Essa memorabilidade acresce com a cinematografia e banda sonora, que inclui, uma vez mais, um trabalho impecável de Shiro Sato (Ju-On: The Grudge), regressando com o tema principal de Ju-On — uma composição de piano triste, pausada e inquietante. No seu restante, intensas explosões graves e agudas misturam-se pelos inúmeros jump scares e um tom melódico recorrente destaca-se, traçando sons de composição dramática que ampliam o ângulo de tragédia e a sensação de impotência predominantes neste filme. Para não romper esta cortina, a parcela psicadélica que se alternava na antiga banda sonora é aqui removida.

Na fotografia, de Tokusho Kikumura, encontramos uma característica predominantemente claustrofóbica, em consequência da escolha de cenários, na sua maioria curtos e apertados. Esta escolha obriga a colocação de ângulos de câmara incomuns, alimentados por uma edição que, numa primeira instância, dá a sensação de desencontro entre o som e imagem, mas que não é o caso. Tal característica é consequência das complexas cenas em que a Kayako assassina pessoas entre espaços temporais interlaçados (no mesmo segmento), obrigando-nos a prestar atenção ao detalhe.

Como parte das inovações de Ju-On: The Grudge 2, podemos observar novos métodos de caça da maldição, que incluem uma perspetiva POV da perseguição das vítimas, o uso do seu cabelo como arma de chacina, a inovação do uso das tecnologias como catalisadores de medo, e um contorcer menos butoh e mais desfragmentado.

O uso de efeitos especiais nos movimentos de Kayako torna-a mais idêntica a demónios de filmes sobrenaturais norte americanos — afinal, por esta altura Shimizu preparava-se para realizar o remake da sua própria obra, The Grudge (2004).

A urgência em desenvolver os seus poderes volta a criar a mesma lacuna comum na saga Ju-On, que passa pelas inconsistências do argumento, e que se refletem no formato puzzle e nos saltos temporais. Mais do que nas obras anteriores, aqui são difíceis de situar, obrigando a uma atenção minuciosa ao detalhe para acompanhar a história, o que vai dividir o espetador entre o desejo por jump scares e a procura de consistência na narrativa.

Sabemos que Kayako não descrimina na escolha de vítimas mas já não é tão aparente o que a motiva. Para alguns espetadores esta será uma das maiores críticas à Kayako e a forma de como as persegue.

Contudo, há uma reflexão a fazer e à qual já dei ênfase no episódio VIII.

Kayako enquanto viva divertia-se a perseguir o Sr. Kobayashi e a escrever desejos estranhos no seu diário, assim como a arranjar formas inovadoras de estar com ele, tirando partido das suas fraquezas, e a sua obsessão em Ju-On: The Curse torna-se desconcertante relativamente rápido.
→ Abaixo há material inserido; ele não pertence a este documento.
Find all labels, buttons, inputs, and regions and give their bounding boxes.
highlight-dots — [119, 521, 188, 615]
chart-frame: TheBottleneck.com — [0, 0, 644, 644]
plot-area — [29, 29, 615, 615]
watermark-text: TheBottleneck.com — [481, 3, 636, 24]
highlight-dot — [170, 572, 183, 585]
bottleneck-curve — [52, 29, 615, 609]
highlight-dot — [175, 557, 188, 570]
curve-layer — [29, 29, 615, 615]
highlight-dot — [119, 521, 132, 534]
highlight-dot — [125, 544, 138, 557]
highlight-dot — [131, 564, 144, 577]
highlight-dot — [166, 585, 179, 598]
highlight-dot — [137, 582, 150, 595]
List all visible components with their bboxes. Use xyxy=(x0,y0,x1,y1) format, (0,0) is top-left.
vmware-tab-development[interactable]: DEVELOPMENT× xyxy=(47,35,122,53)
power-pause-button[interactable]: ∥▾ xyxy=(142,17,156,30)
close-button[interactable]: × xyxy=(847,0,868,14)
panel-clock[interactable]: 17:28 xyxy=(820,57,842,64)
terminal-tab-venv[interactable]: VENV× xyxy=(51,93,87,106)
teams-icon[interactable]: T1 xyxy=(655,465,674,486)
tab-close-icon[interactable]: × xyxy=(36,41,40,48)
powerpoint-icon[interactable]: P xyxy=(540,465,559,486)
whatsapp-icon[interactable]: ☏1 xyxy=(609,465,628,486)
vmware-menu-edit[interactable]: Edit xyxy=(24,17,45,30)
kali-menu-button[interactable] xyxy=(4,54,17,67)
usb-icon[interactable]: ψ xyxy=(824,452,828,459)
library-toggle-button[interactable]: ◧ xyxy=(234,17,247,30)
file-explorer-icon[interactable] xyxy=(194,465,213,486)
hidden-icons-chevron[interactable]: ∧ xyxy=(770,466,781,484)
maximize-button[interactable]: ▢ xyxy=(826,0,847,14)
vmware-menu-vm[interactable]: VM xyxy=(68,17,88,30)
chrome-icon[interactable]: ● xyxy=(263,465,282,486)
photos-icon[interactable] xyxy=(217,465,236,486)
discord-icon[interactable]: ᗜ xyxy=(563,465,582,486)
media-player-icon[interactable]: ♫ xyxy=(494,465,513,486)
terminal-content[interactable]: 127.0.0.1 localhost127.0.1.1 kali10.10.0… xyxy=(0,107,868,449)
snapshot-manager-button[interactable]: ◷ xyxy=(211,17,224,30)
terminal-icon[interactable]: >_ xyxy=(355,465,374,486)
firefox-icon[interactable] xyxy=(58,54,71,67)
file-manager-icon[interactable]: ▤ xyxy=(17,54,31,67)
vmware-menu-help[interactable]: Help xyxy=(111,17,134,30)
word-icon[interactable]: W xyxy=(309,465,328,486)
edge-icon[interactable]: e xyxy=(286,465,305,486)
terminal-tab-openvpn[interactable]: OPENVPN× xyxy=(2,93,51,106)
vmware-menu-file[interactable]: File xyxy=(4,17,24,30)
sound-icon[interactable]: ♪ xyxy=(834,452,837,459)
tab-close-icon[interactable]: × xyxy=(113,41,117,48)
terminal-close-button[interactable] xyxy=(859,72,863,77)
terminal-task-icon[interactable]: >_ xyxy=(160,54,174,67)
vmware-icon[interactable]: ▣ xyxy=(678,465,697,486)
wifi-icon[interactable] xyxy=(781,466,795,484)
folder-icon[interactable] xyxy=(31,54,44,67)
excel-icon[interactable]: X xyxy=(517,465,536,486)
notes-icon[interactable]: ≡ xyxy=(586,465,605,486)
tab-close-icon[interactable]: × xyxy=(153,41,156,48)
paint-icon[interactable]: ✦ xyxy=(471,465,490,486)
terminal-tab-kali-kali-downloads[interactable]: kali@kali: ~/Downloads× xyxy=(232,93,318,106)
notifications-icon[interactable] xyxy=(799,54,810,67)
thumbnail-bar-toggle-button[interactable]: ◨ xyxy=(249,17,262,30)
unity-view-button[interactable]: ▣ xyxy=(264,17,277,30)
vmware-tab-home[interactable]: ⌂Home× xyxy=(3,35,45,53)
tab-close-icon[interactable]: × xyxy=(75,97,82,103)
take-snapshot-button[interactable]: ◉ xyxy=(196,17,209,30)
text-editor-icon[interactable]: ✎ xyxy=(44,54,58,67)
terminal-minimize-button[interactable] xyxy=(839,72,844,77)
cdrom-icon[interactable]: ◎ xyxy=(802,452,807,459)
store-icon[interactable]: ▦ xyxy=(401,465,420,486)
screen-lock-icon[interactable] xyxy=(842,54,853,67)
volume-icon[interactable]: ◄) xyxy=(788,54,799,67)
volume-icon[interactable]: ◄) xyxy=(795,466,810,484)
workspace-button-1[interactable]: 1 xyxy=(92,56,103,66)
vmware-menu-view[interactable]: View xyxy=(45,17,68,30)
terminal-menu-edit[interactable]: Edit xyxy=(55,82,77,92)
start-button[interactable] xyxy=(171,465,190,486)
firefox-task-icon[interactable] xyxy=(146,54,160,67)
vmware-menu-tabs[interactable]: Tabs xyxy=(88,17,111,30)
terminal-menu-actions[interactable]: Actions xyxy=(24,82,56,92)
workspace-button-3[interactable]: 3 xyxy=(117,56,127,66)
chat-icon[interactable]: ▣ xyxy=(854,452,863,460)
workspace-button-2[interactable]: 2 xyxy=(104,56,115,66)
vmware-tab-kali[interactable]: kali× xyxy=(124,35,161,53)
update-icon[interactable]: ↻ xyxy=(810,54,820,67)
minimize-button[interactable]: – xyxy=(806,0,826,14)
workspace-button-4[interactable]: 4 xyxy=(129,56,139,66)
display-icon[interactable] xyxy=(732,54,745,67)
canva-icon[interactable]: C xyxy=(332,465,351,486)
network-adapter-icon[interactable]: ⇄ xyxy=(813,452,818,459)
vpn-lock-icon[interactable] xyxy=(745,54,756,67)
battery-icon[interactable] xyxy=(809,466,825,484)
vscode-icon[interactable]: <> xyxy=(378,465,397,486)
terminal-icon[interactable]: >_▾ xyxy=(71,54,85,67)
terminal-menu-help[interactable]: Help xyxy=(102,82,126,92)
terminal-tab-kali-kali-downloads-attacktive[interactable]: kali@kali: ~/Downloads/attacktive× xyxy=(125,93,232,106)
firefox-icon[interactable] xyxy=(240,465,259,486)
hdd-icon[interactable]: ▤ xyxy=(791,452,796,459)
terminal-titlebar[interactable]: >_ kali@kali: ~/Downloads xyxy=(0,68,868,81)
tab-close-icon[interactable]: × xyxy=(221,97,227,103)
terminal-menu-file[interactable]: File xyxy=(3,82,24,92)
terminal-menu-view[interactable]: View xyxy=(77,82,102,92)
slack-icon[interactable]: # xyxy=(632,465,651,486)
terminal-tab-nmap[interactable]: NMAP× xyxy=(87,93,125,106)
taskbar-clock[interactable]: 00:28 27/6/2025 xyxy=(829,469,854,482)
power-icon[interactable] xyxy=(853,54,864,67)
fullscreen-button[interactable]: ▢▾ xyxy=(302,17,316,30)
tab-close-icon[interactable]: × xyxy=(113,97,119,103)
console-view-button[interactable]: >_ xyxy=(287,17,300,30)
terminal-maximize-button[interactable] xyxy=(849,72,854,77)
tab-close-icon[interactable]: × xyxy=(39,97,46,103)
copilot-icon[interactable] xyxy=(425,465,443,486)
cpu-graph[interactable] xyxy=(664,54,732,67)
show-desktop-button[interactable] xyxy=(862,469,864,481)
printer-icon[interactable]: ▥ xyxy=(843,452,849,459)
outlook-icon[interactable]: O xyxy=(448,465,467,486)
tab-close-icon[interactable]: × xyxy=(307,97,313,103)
Se ponderarmos essa motivação, continua a fazer sentido o facto de Kayako ser crescentemente metódica e capaz de utilizar as formas mais complexas e inexplicáveis para acabar com as suas vítimas, ainda que esta explicação não seja aparente ou confirmada!

Sendo este o último filme de Takashi Shimizu na história original de Ju On, é compreensível que tenha ficado por aqui, pois a forma como encerra sugere que uma sequela apenas poderia conduzir a história a um beco sem saída ou, à semelhança de Chiharu, entrar num loop criativo que terminaria sempre no ponto de partida.